Your task
Pull each line holding the word "Komárno" from the data.

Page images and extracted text
↓

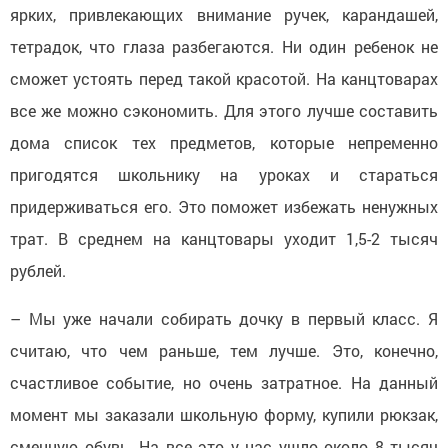
ярких, привлекающих внимание ручек, карандашей,
тетрадок, что глаза разбегаются. Ни один ребенок не
сможет устоять перед такой красотой. На канцтоварах
все же можно сэкономить. Для этого лучше составить
дома список тех предметов, которые непременно
пригодятся школьнику на уроках и стараться
придерживаться его. Это поможет избежать ненужных
трат. В среднем на канцтовары уходит 1,5-2 тысяч
рублей.
– Мы уже начали собирать дочку в первый класс. Я
считаю, что чем раньше, тем лучше. Это, конечно,
счастливое событие, но очень затратное. На данный
момент мы заказали школьную форму, купили рюкзак,
сменную обувь. На все это у нас ушло около 8 тысяч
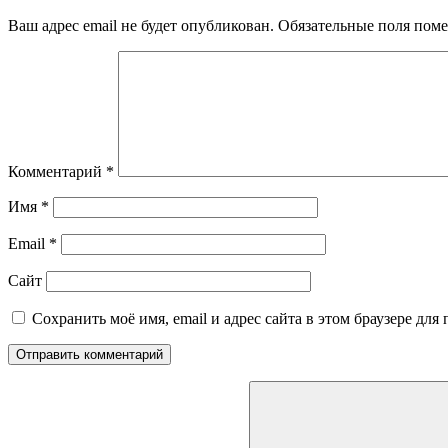
Ваш адрес email не будет опубликован.
Обязательные поля пом
Комментарий
*
Имя
*
Email
*
Сайт
Сохранить моё имя, email и адрес сайта в этом браузере д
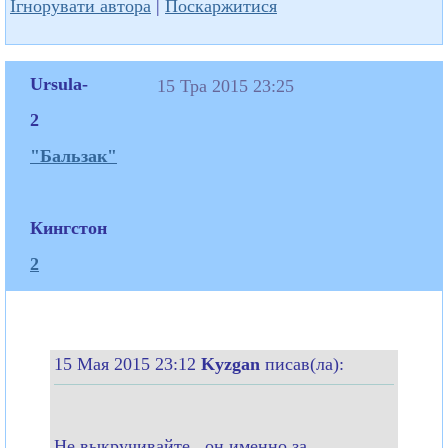
Ігнорувати автора
|
Поскаржитися
Ursula-
15 Тра 2015 23:25
2
"Бальзак"
Кингстон
2
15 Мая 2015 23:12
Kyzgan
писав(ла):
Не выкручивайте...он именно за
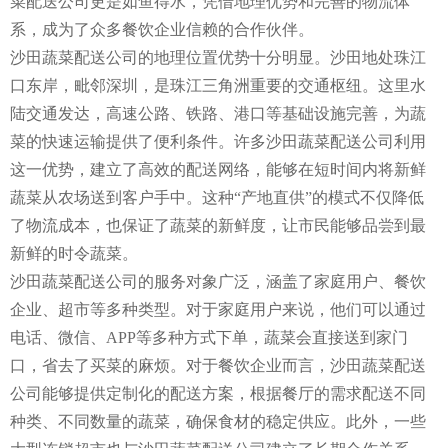
菜配送公司更是如鱼得水，凭借地理优势和完善的物流体
系，成为了众多餐饮企业信赖的合作伙伴。
沙田蔬菜配送公司的地理位置优势十分明显。沙田地处珠江
口东岸，毗邻深圳，是珠江三角洲重要的交通枢纽。这里水
陆交通发达，高速公路、铁路、港口等基础设施完善，为蔬
菜的快速运输提供了便利条件。许多沙田蔬菜配送公司利用
这一优势，建立了高效的配送网络，能够在短时间内将新鲜
蔬菜从农场送到客户手中。这种“产地直供”的模式不仅降低
了物流成本，也保证了蔬菜的新鲜度，让市民能够品尝到最
新鲜的时令蔬菜。
沙田蔬菜配送公司的服务对象广泛，涵盖了家庭用户、餐饮
企业、超市等多种类型。对于家庭用户来说，他们可以通过
电话、微信、APP等多种方式下单，蔬菜会直接送到家门
口，省去了买菜的麻烦。对于餐饮企业而言，沙田蔬菜配送
公司能够提供定制化的配送方案，根据餐厅的需求配送不同
种类、不同数量的蔬菜，确保食材的稳定供应。此外，一些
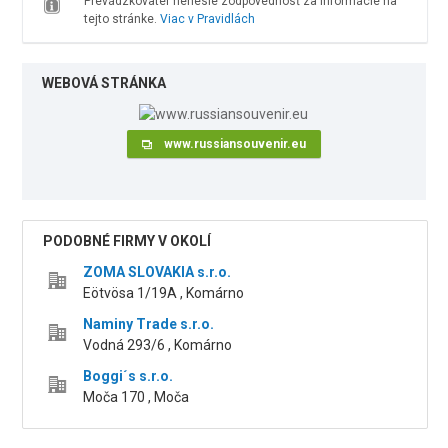
Prevádzkovateľ nenesie zodpovednosť za informácie na
tejto stránke.
Viac v Pravidlách
WEBOVÁ STRÁNKA
www.russiansouvenir.eu
PODOBNÉ FIRMY V OKOLÍ
ZOMA SLOVAKIA s.r.o.
Eötvösa 1/19A , Komárno
Naminy Trade s.r.o.
Vodná 293/6 , Komárno
Boggi´s s.r.o.
Moča 170 , Moča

↑

Task answer
Eötvösa 1/19A , Komárno
Vodná 293/6 , Komárno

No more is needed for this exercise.